While I pack up my desk and say goodbye to my incredible co-workers, I also wanted to express my gratitude to you, the readers who have been on this journey with me for the past decade.
More than 4,500 times I got to share photos, stories, and videos with you. Together we have traveled to Computex in Taiwan, explored the emerging markets for computing in Brazil and Colombia, and got to see the technology that powered the recent Winter Olympics in Vancouver, B.C.
We witnessed the drama as Hewletts and Packards battled the company's leaders over their plans to buy Compaq. And we saw some of the same cast of characters return some years later in an entirely different controversy as the company admitted to spying on directors and reporters, including several of my colleagues.
When we began our journey together, Mac OS X was still in testing and Windows XP was still known as Whistler and also not yet on the market. The Palm Pilot was about as hip as pocket technology got and beaming contacts to one another was considered cool.
The iMac was already here when I started but the iPod, iPhone, and iPad have all entered our vocabulary, along with Twitter, Facebook, and a whole lot of things none of us ever could have imagined. Phones have become smart and the tablet computer has become a reality, though for a different company than the one that was so early to tout its promise.
Internet appliances like the Audrey and the I-Opener came and went in the flash of an eye, but their legacy endures in Net-connected devices like the Chumby, Kindle, iPad, Xbox 360, and Google TV.
Together, we have gone behind the scenes and peered inside Microsoft as it tried to secure its code and build Windows Vista. Most recently, we've gotten a peek at the development of Windows Phone 7 (I'm still finishing up part three of that series, which should hopefully run this week).
Our world has changed a lot and not just in terms of tech. We were together when the world changed on September 11.. And we eventually returned to technology the next month as both the iPod and Windows XP made their debut. We've seen Bill Gates retire from Microsoft and followed his shift from software titan to global philanthropist. We've watched Steve Jobs battle cancer and return to lead Apple to even higher heights.

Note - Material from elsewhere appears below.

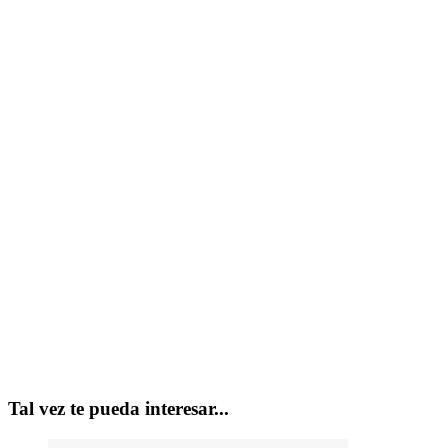
Tal vez te pueda interesar...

I expanded my horizons and you yours, joining me as I transitioned from Ian to Ina. And through all the changes, technological and otherwise, you flooded my in-box with tips, feedback, criticism, praise (and no shortage of hate mail, too).
I'm looking forward to covering the next chapter of technology's story, albeit from a new address. But, before I leave, I wanted to say thanks. We've been through a lot together.